DATA EXTRACTS Block Start

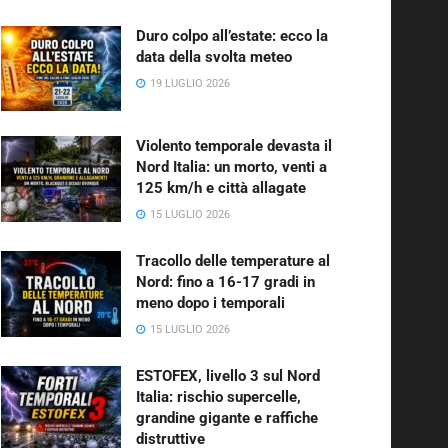
Duro colpo all’estate: ecco la
data della svolta meteo
19 LUGLIO 2026
Violento temporale devasta il
Nord Italia: un morto, venti a
125 km/h e città allagate
15 LUGLIO 2026
Tracollo delle temperature al
Nord: fino a 16-17 gradi in
meno dopo i temporali
15 LUGLIO 2026
ESTOFEX, livello 3 sul Nord
Italia: rischio supercelle,
grandine gigante e raffiche
distruttive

DATA EXTRACTS Block End

◆ PROBLEM ◆
Repeat only the lines from the one holding "Tracollo delle temperature al" through the last line of the data.

◆ TASK OUTPUT ◆
Tracollo delle temperature al
Nord: fino a 16-17 gradi in
meno dopo i temporali
15 LUGLIO 2026
ESTOFEX, livello 3 sul Nord
Italia: rischio supercelle,
grandine gigante e raffiche
distruttive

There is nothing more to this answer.